──────── DATASET RECORDS ────────
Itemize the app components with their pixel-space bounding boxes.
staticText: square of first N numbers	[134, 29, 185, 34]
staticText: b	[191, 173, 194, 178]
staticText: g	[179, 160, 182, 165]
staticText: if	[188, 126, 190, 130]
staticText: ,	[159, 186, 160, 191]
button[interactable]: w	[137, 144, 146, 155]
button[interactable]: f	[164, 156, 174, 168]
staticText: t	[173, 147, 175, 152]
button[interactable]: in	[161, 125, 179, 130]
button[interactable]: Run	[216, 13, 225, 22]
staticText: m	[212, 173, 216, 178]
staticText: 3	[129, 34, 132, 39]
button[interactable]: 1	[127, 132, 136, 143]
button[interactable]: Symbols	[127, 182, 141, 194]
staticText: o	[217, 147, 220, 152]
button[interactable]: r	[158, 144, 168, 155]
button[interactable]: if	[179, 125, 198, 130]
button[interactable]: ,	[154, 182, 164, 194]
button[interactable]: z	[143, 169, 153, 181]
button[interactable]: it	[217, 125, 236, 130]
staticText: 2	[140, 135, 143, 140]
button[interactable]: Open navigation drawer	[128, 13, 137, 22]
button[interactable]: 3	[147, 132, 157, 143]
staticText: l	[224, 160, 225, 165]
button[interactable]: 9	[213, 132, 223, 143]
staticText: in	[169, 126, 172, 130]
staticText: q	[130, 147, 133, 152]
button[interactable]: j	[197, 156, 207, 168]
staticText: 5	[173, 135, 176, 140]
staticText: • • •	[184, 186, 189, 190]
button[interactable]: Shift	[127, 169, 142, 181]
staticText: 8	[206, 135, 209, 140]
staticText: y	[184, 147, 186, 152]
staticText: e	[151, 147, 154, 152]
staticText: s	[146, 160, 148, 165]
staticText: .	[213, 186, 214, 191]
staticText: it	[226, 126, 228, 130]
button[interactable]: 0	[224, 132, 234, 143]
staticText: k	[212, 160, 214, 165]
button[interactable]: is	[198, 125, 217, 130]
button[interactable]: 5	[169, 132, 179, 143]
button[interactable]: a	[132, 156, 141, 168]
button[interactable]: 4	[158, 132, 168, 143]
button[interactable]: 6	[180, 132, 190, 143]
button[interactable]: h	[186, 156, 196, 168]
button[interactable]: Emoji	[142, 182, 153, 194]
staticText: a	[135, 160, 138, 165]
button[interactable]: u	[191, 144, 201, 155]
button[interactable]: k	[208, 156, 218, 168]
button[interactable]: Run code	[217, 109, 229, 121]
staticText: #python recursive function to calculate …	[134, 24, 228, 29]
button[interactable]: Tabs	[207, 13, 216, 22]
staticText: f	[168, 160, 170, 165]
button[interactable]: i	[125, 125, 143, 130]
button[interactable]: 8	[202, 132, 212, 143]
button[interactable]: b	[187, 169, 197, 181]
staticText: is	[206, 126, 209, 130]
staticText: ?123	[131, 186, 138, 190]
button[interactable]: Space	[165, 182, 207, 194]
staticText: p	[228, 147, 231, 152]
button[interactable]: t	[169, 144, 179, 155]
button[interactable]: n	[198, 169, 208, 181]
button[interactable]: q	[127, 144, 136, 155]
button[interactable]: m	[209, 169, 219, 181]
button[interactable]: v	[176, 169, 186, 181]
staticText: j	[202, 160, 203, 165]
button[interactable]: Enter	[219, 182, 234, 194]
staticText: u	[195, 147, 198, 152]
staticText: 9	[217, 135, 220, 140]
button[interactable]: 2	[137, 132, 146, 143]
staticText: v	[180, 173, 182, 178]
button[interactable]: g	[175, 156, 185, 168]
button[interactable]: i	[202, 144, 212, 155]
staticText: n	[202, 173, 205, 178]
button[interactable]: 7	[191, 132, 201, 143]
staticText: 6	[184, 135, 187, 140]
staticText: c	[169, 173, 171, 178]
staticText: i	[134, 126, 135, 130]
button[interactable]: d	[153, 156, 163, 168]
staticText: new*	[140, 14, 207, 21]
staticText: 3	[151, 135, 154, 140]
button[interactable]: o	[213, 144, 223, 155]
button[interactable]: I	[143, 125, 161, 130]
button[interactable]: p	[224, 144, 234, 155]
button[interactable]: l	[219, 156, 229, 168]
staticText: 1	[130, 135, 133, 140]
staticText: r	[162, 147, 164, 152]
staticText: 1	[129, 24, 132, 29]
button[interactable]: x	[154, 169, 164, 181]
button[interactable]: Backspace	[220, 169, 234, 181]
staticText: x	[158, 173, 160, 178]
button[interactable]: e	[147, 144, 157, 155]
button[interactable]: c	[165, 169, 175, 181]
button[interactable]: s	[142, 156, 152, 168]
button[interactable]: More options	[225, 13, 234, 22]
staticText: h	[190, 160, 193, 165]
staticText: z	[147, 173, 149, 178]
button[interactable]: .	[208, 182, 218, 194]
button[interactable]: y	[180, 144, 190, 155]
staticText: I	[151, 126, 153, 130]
────────
## WHAT YOU HAVE TO DO
Could the entire listing be repeated exactly as written?

## TASK RESPONSE
Itemize the app components with their pixel-space bounding boxes.
staticText: square of first N numbers	[134, 29, 185, 34]
staticText: b	[191, 173, 194, 178]
staticText: g	[179, 160, 182, 165]
staticText: if	[188, 126, 190, 130]
staticText: ,	[159, 186, 160, 191]
button[interactable]: w	[137, 144, 146, 155]
button[interactable]: f	[164, 156, 174, 168]
staticText: t	[173, 147, 175, 152]
button[interactable]: in	[161, 125, 179, 130]
button[interactable]: Run	[216, 13, 225, 22]
staticText: m	[212, 173, 216, 178]
staticText: 3	[129, 34, 132, 39]
button[interactable]: 1	[127, 132, 136, 143]
button[interactable]: Symbols	[127, 182, 141, 194]
staticText: o	[217, 147, 220, 152]
button[interactable]: r	[158, 144, 168, 155]
button[interactable]: if	[179, 125, 198, 130]
button[interactable]: ,	[154, 182, 164, 194]
button[interactable]: z	[143, 169, 153, 181]
button[interactable]: it	[217, 125, 236, 130]
staticText: 2	[140, 135, 143, 140]
button[interactable]: Open navigation drawer	[128, 13, 137, 22]
button[interactable]: 3	[147, 132, 157, 143]
staticText: l	[224, 160, 225, 165]
button[interactable]: 9	[213, 132, 223, 143]
staticText: in	[169, 126, 172, 130]
staticText: q	[130, 147, 133, 152]
button[interactable]: j	[197, 156, 207, 168]
staticText: 5	[173, 135, 176, 140]
staticText: • • •	[184, 186, 189, 190]
button[interactable]: Shift	[127, 169, 142, 181]
staticText: 8	[206, 135, 209, 140]
staticText: y	[184, 147, 186, 152]
staticText: e	[151, 147, 154, 152]
staticText: s	[146, 160, 148, 165]
staticText: .	[213, 186, 214, 191]
staticText: it	[226, 126, 228, 130]
button[interactable]: 0	[224, 132, 234, 143]
staticText: k	[212, 160, 214, 165]
button[interactable]: is	[198, 125, 217, 130]
button[interactable]: 5	[169, 132, 179, 143]
button[interactable]: a	[132, 156, 141, 168]
button[interactable]: 4	[158, 132, 168, 143]
button[interactable]: 6	[180, 132, 190, 143]
button[interactable]: h	[186, 156, 196, 168]
button[interactable]: Emoji	[142, 182, 153, 194]
staticText: a	[135, 160, 138, 165]
button[interactable]: u	[191, 144, 201, 155]
button[interactable]: k	[208, 156, 218, 168]
button[interactable]: Run code	[217, 109, 229, 121]
staticText: #python recursive function to calculate …	[134, 24, 228, 29]
button[interactable]: Tabs	[207, 13, 216, 22]
staticText: f	[168, 160, 170, 165]
button[interactable]: i	[125, 125, 143, 130]
button[interactable]: 8	[202, 132, 212, 143]
button[interactable]: b	[187, 169, 197, 181]
staticText: is	[206, 126, 209, 130]
staticText: ?123	[131, 186, 138, 190]
button[interactable]: Space	[165, 182, 207, 194]
staticText: p	[228, 147, 231, 152]
button[interactable]: t	[169, 144, 179, 155]
button[interactable]: n	[198, 169, 208, 181]
button[interactable]: q	[127, 144, 136, 155]
button[interactable]: m	[209, 169, 219, 181]
button[interactable]: v	[176, 169, 186, 181]
staticText: j	[202, 160, 203, 165]
button[interactable]: Enter	[219, 182, 234, 194]
staticText: u	[195, 147, 198, 152]
staticText: 9	[217, 135, 220, 140]
button[interactable]: 2	[137, 132, 146, 143]
staticText: v	[180, 173, 182, 178]
button[interactable]: g	[175, 156, 185, 168]
button[interactable]: i	[202, 144, 212, 155]
staticText: n	[202, 173, 205, 178]
button[interactable]: 7	[191, 132, 201, 143]
staticText: 6	[184, 135, 187, 140]
staticText: c	[169, 173, 171, 178]
staticText: i	[134, 126, 135, 130]
button[interactable]: d	[153, 156, 163, 168]
staticText: new*	[140, 14, 207, 21]
staticText: 3	[151, 135, 154, 140]
button[interactable]: o	[213, 144, 223, 155]
button[interactable]: I	[143, 125, 161, 130]
button[interactable]: p	[224, 144, 234, 155]
button[interactable]: l	[219, 156, 229, 168]
staticText: 1	[130, 135, 133, 140]
staticText: r	[162, 147, 164, 152]
staticText: 1	[129, 24, 132, 29]
button[interactable]: x	[154, 169, 164, 181]
button[interactable]: Backspace	[220, 169, 234, 181]
staticText: x	[158, 173, 160, 178]
button[interactable]: e	[147, 144, 157, 155]
button[interactable]: c	[165, 169, 175, 181]
button[interactable]: s	[142, 156, 152, 168]
button[interactable]: More options	[225, 13, 234, 22]
staticText: h	[190, 160, 193, 165]
staticText: z	[147, 173, 149, 178]
button[interactable]: .	[208, 182, 218, 194]
button[interactable]: y	[180, 144, 190, 155]
staticText: I	[151, 126, 153, 130]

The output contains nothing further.